El descubrimiento pone de relieve una dicotomía creciente en las primeras observaciones de galaxias. JWST ha identificado previamente galaxias monstruosas azules : objetos grandes y luminosos de la misma época que carecen de un oscurecimiento significativo por polvo. Estas galaxias azules son más fáciles de detectar porque su luz viaja más libremente por el espacio.

La autora principal Giulia Rodighiero de la Universidad de Padua planteó la hipótesis de que galaxias rojas y polvorientas podrían estar escondidas entre estas contrapartes azules, oscurecidas por su propio material. Al analizar el Archivo Dawn JWST, su equipo aisló a EGS-z11-R0 como un candidato poco común. El espectro de luz ultravioleta de la galaxia muestra una pendiente plana, una firma que indica una fuerte absorción de polvo. Además, el análisis espectral reveló la presencia de carbono, un indicador clave del procesamiento estelar avanzado y la madurez galáctica.

Es importante distinguir estos “monstruos rojos” de otro descubrimiento del JWST conocido como “pequeños puntos rojos”. Si bien ambos parecen rojos, los pequeños puntos rojos son fuentes compactas probablemente asociadas con la formación de agujeros negros supermasivos, mientras que los monstruos rojos son galaxias extendidas dominadas por la formación de estrellas y el polvo.

Implicaciones para la historia cósmica

La existencia de EGS-z11-R0 obliga a reevaluar la línea de tiempo de formación de galaxias. Si galaxias tan masivas y polvorientas existieron 400 millones de años después del Big Bang, esto sugiere que los procesos que impulsaron su creación comenzaron incluso antes.

Pieter van Dokkum, un astrofísico de la Universidad de Yale que no participó en el estudio, destacó la brevedad de esta escala de tiempo cósmica: “Los tiburones y las tortugas han existido durante aproximadamente ese tiempo”. Añadió que el hallazgo es un “tour de force” en el análisis de datos, lo que implica que los astrónomos pronto podrán identificar galaxias que datan de apenas 200 millones de años después del Big Bang.

Esto desafía la noción de una construcción lenta y gradual de la estructura cósmica. Más bien, apunta hacia episodios rápidos e intensos de formación de estrellas y acumulación de polvo en los primeros mil millones de años del universo.

Preguntas sin respuesta e investigaciones futuras

Si bien el descubrimiento es innovador, persisten misterios clave.

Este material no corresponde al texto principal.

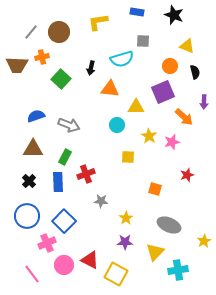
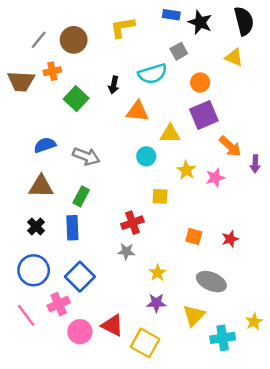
black star: (174, 15) -> (200, 22), moved
gray square: (143, 41) -> (179, 51), turned -32
orange circle: (170, 66) -> (200, 82), moved
black semicircle: (195, 72) -> (244, 21), moved, size x1.6
purple arrow: (204, 102) -> (255, 164), moved
red cross: (86, 174) -> (132, 223), moved
red star: (187, 175) -> (230, 239), moved
yellow star: (204, 241) -> (254, 322), moved
pink line: (32, 274) -> (26, 315), moved

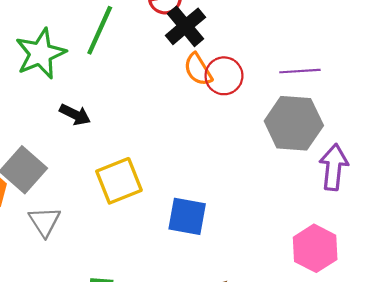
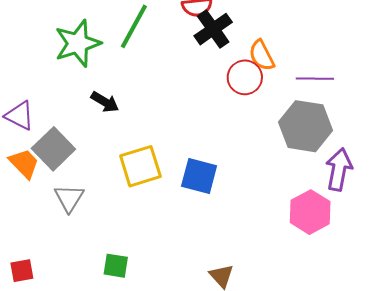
orange semicircle: (198, 69) -> (262, 55), moved
blue square: (187, 216) -> (199, 176), moved
pink hexagon: (315, 248) -> (310, 212), moved

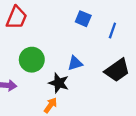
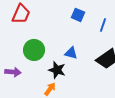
blue triangle: (75, 63) -> (71, 53), turned 32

Los investigadores todavía están investigando:
* Velocidad de acumulación de polvo: ¿Cómo se acumuló el polvo tan rápidamente en tan poco tiempo?
* Vínculo evolutivo: ¿Los monstruos rojos y azules son parte de la misma secuencia evolutiva? Rodighiero sugiere que las galaxias azules pueden ser la consecuencia de las rojas, una vez que su polvo se ha dispersado.
* Tamaño de muestra: EGS-z11-R0 es actualmente un candidato claro y solitario. Identificar más objetos de este tipo es crucial para determinar si se trata de un fenómeno común o una anomalía rara.

Las observaciones futuras utilizarán las capacidades infrarrojas más amplias del JWST para confirmar la fuente de polvo y recolectar una muestra más grande de estas galaxias antiguas. Como señaló Callum Donnan de NOIRLab, observar estos objetos en diferentes longitudes de onda será esencial para comprender sus mecanismos de formación.

Conclusión

El descubrimiento de EGS-z11-R0 subraya el poder del telescopio espacial James Webb para reescribir la historia cósmica. Al revelar una galaxia madura y polvorienta en la infancia del universo, los astrónomos se ven obligados a acelerar sus modelos de formación temprana de galaxias. Este “monstruo rojo” no es sólo un caso atípico; es una señal que apunta a un universo temprano más complejo y rápido de lo que se imaginaba anteriormente.